Jonah Lehrer, journalist, Rhodes scholar, and one-time research assistant to neuroscientist and Nobel laureate Eric Kandel, is the author of Proust Was a Neuroscientist ( Mar/Apr 2008).
The Topic: We all make decisions, whether you’re a Super Bowl quarterback driving for the game-winning touchdown, a professional golfer staring over a five-foot putt to win the Masters, a soldier faced with incoming fire, or an average Joe wondering which breakfast cereal to eat. But do you really understand how you arrive at these decisions? Drawing on empirical research, psychological studies, and anecdotal evidence, Jonah Lehrer concludes in How We Decide that decision making in every aspect of our lives (and regardless of who we are) involves both head and gut. "Sometimes we need to reason through our options and carefully analyze the possibilities," the author writes. "And sometimes we need to listen to our emotions. The secret is knowing when to use these different styles of thought."

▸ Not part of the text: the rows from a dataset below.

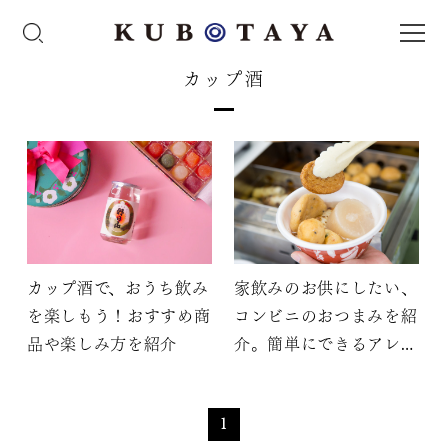
カップ酒
カップ酒で、おうち飲み
家飲みのお供にしたい、
を楽しもう！おすすめ商
コンビニのおつまみを紹
品や楽しみ方を紹介
介。簡単にできるアレン
ジも
1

Houghton Mifflin. 302 pages. $25. ISBN: 0618620117
"In this entertaining, insightful book that combines neuroscience with in-depth anecdotes about decision-making by shoppers, NFL quarterbacks, professional poker players, and others, Jonah Lehrer argues that the best decisions are not only rational but blend reason and feeling. … Lehrer’s exhaustively researched and skillfully crafted book will appeal to anyone who wants to improve their decision-making skills." Chuck Leddy
San Francisco Chronicle
"Fortunately, Lehrer offers real substance by going short on agenda and overreaching simplifications and being long on scholarship; his book presents an excellent synthesis of how many leading mind scientists view decision making. … What Lehrer does deliver is a readily engaging, literate and well-researched glimpse into the great mystery of how we make up our minds." Robert Burton
Los Angeles Times
"Lehrer’s beliefs about the brain sometimes outrun his data, but one view he shares with philosophers is that we humans are strongly predisposed to pulling the wool over our own eyes. … In admirable earnestness, the twentysomething author admonishes that if we want to improve our decision-making IQs, we need to make an effort to nurture our inner skeptics." Gordon Marino
"Lehrer is prone to hyperbole—fans of Joe Namath’s 1969 New York Jets might not agree that the New England Patriots’ 2002 victory over the St. Louis Rams was ‘the greatest upset in NFL history’—but he’s expert at both storytelling and hard science. How We Decide is always fascinating, which is not to say that the book is without problems." Peter D. Kramer
With Blink, The Tipping Point, and Outliers, Malcolm Gladwell has cornered the market on popular studies of human behavior. But Jonah Lehrer’s How We Decide holds its own with Gladwell, Stephen Pinker, Daniel Dennett, and the host of science writers increasingly focused on the complexities of the human brain. "There isn’t any spectacular revelation, unique viewpoint or knockout final summation," noted the San Francisco Chronicle, and the Washington Post felt that Lehrer "does little to integrate science’s contradictory findings." Lehrer nonetheless illuminates the many processes involved in even the simplest decisions. By letting the experts do much of the talking and by drawing conclusions from his voluminous research and knowledge of the field, Lehrer presents a readable account of what we know about how we decide—and acknowledges the vast universe of what we don’t.